• **EXERCISE OBJECTIVE**
When you reach a picture, leave it out; output everything else in the records exactly.

WORKING DATA Start Marker

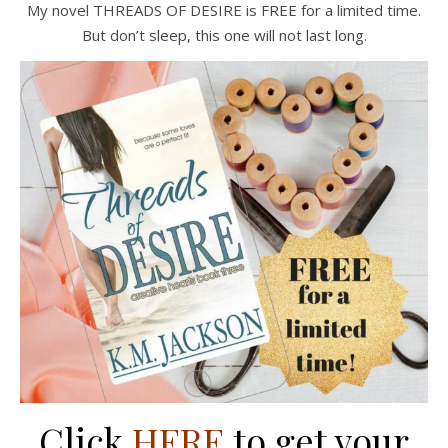
My novel THREADS OF DESIRE is FREE for a limited time.
But don’t sleep, this one will not last long.
Click
HERE
to get your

WORKING DATA End Marker

• **EXERCISE OUTPUT**
My novel THREADS OF DESIRE is FREE for a limited time.
But don’t sleep, this one will not last long.
Click
HERE
to get your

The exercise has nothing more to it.